**ACTION ITEM**
Pull every "magyar" line out of the data below.

**DATA LISTING**
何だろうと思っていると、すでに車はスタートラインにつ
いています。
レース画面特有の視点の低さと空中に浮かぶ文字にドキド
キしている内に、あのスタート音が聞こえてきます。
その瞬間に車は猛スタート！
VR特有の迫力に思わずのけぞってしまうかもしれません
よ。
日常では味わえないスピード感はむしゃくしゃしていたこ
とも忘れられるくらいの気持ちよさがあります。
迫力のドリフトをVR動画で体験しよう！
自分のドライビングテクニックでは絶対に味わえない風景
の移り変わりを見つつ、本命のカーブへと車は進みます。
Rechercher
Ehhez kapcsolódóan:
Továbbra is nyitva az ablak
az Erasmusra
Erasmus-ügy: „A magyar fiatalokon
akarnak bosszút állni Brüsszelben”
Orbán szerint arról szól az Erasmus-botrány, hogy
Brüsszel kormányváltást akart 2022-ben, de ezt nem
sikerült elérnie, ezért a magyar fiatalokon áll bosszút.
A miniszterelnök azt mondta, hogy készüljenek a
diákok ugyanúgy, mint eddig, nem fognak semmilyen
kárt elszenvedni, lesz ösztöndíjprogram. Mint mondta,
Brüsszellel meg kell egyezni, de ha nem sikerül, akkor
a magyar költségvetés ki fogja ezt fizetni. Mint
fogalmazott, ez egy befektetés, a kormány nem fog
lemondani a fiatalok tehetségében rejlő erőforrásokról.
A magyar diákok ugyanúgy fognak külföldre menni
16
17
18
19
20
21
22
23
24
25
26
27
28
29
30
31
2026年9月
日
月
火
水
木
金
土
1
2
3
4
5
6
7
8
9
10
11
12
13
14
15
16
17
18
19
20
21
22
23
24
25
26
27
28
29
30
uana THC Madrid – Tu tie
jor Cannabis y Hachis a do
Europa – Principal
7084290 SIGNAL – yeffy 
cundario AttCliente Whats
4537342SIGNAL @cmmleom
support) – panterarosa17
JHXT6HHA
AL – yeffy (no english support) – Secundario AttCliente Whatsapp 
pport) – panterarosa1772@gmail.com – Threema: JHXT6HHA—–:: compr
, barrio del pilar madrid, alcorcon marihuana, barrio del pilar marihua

**RESPONSE FOR THIS EXERCISE**
Erasmus-ügy: „A magyar fiatalokon
sikerült elérnie, ezért a magyar fiatalokon áll bosszút.
a magyar költségvetés ki fogja ezt fizetni. Mint
A magyar diákok ugyanúgy fognak külföldre menni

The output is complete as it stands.